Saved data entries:
────

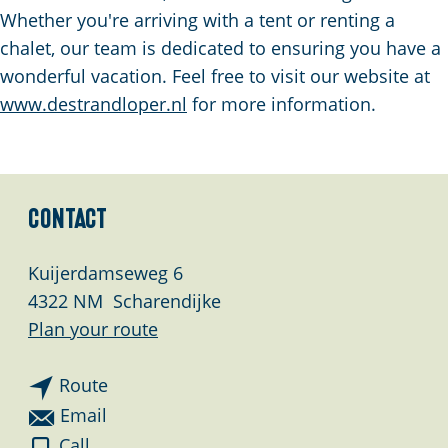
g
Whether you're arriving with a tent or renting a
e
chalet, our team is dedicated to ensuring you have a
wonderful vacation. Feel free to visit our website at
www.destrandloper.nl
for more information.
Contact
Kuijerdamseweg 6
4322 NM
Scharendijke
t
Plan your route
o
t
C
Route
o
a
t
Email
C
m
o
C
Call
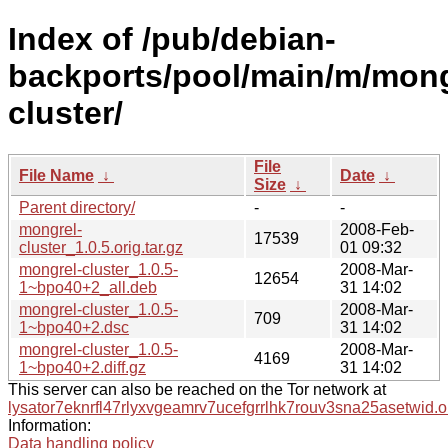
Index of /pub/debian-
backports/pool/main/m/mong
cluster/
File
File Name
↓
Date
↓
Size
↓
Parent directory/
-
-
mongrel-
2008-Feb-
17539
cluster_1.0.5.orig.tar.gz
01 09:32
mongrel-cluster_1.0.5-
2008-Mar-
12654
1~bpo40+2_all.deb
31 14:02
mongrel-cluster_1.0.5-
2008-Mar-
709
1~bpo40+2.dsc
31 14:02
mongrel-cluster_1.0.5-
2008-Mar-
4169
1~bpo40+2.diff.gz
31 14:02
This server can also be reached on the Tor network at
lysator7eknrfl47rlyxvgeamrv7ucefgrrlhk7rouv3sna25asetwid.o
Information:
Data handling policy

────

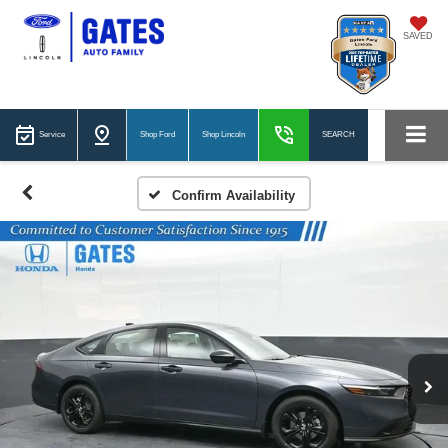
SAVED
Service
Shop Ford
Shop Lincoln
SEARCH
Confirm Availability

────

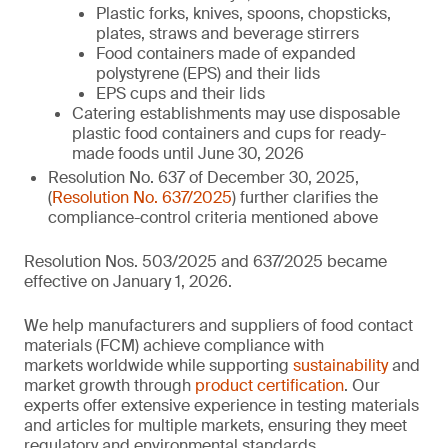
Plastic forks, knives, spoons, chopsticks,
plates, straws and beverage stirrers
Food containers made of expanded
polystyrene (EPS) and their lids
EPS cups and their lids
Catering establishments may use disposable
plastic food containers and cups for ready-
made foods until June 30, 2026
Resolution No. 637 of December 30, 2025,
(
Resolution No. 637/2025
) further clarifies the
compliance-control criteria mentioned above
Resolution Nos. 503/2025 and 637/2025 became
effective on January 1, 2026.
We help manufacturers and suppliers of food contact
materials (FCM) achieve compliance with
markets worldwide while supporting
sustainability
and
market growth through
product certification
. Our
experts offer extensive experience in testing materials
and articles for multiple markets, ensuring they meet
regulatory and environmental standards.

────

→ Task to complete
Given the data above, transcribe exactly the lines from the one containing "sustainability" down to the one containing "regulatory and environmental standards.", and no others.

→ Task solution
sustainability
and
market growth through
product certification
. Our
experts offer extensive experience in testing materials
and articles for multiple markets, ensuring they meet
regulatory and environmental standards.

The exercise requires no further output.